2007-03-19 16:19:11 · 5 answers · asked by Anonymous in Family & Relationships Family

5 answers

The first one is always the hardest! I was 23 when my parents divorced, and when I saw my dad with his new girlfriend, I felt the same way you do! I think it was because she wasn't my mother. I knew my parents would never get back together, and didn't think they should, they are both better people away from each other, it was just that seeing him with another woman who was touching his hand, and pouring his coffee, wasn't normal. I truely wanted him to be happy, but as nice as she was, I found fault in her, because she wasn't going to be good enough for my dad. It was also hard to face how much everything was different at that point. It was a weirdness I just had to get over. But it did get easier with time. Give your moms friend a chance, who knows, you might like him. And remember that it is no disrespect to your dad if you do like him, you just want your mom to be happy. Your dad won't feel replaced. Chances are he'll be meeting someone too, if he hasn't already.
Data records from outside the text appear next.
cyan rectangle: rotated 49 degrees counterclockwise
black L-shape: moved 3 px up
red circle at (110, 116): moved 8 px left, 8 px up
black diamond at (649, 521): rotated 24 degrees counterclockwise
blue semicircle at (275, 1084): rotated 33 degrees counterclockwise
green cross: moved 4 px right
2007-03-19 17:32:56 · answer #1 · answered by anncinn 3 · 0 0

You haven't got over or found a way to cope with the split up.He's not going away and your mom loves him.You seem to feel a since of loss I imagine like where do we go from here my parents are together x amount of times one minute now there kinda gone.All I can think to type is time heals all things and sometimes not.If it's bad enough some states have counseling programs available at a reduced rate.Where I live it's $10 a visit through county.
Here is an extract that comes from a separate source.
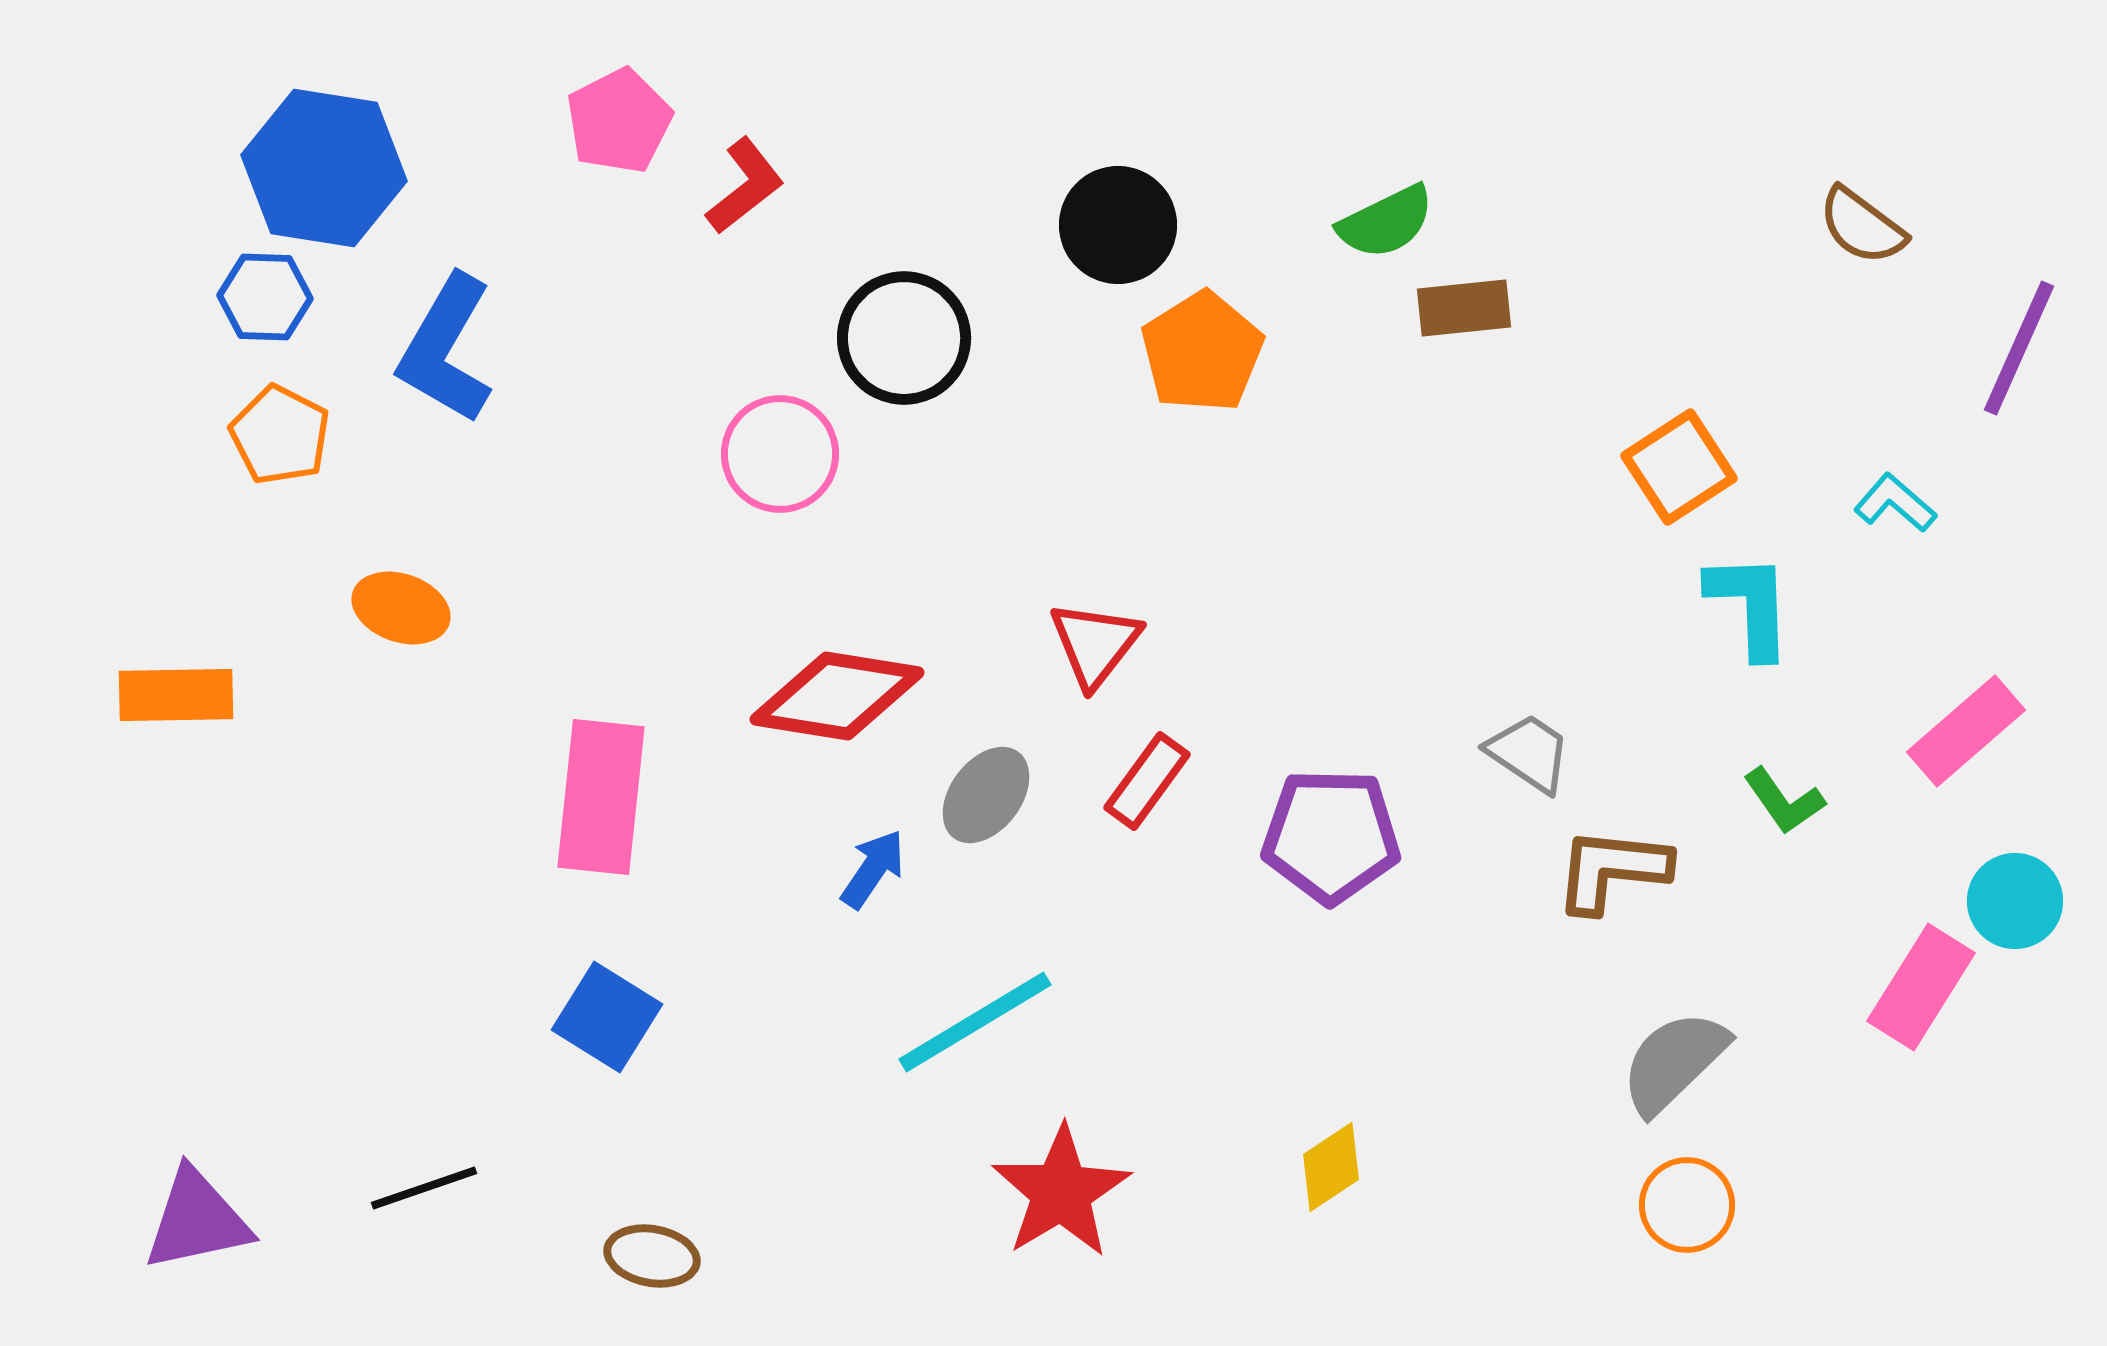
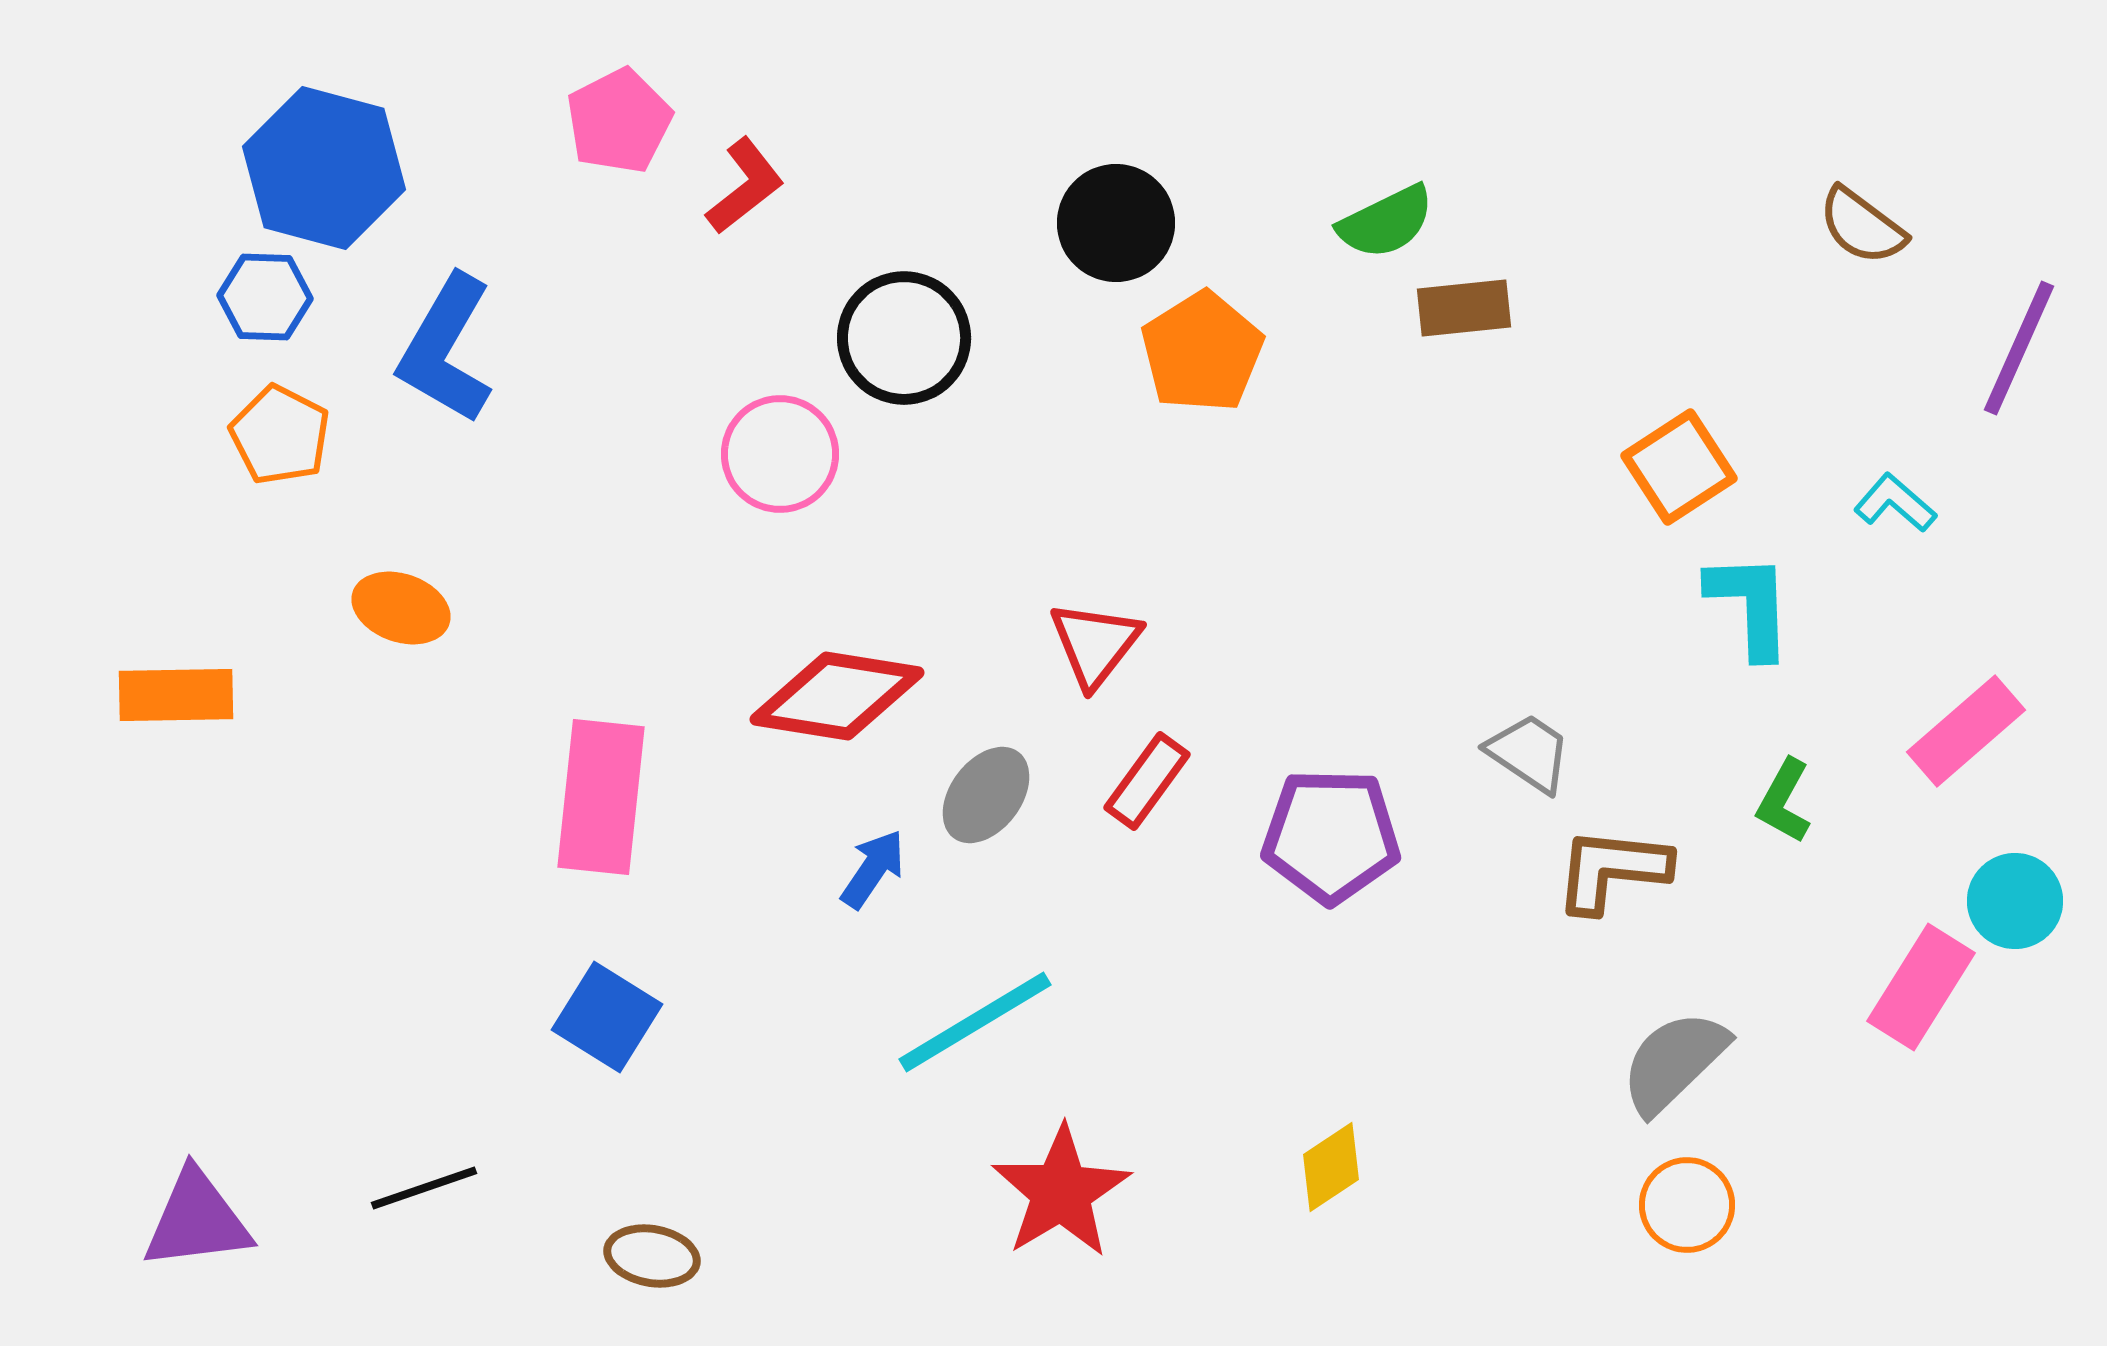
blue hexagon at (324, 168): rotated 6 degrees clockwise
black circle at (1118, 225): moved 2 px left, 2 px up
green L-shape at (1784, 801): rotated 64 degrees clockwise
purple triangle at (197, 1220): rotated 5 degrees clockwise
2007-03-19 19:34:34 · answer #2 · answered by Anonymous · 0 0

Sorry you're having such a tough time.

It's perfectly normal for you to feel anger. Anger is part of the grieving process, which is:
Disbelief,
Denial,
Anger
Bargaining/Depression
Acceptance.

You are grieving the 'death' of your parent's marriage and what that means to you.

Try writing each heading on a paper, and then write down what that means to you in this circumstance.

It will help you to validate your feelings and help you to move on in time.

If you're still having a tough time, ask your mom to get you some counselling help.

All the best.

2007-03-19 16:43:37 · answer #3 · answered by concernedjean 5 · 0 0

Just think about your mom's happiness and don't make it all about yourself. Tell her how you feel and ask her what it is she likes about this new guy, and don't try to compare to your dad. It's not fair to your mom. He and she both deserve to be happy, they just couldn't be that way together.
If you need to, find a support group. It really will help to deal with the divorce issues.

2007-03-19 16:25:33 · answer #4 · answered by TNP Girl 3 · 0 0

dont you want your momma to be happy? i mean if it were me I would want my mom to move on with her llife instead of doing nothing and being sad all of the time. Can you imagine your mom sad? wouldnt it make you feel bad? Dont just think of yourself in life. It is selfish. So it will some take some getting used to... your mom and this man... but why dont you try to take the time to get to know him. WHAT IF HE REALLY IS A GREAT GUY???? Dont knock him til you know him. Think of your mom on this one.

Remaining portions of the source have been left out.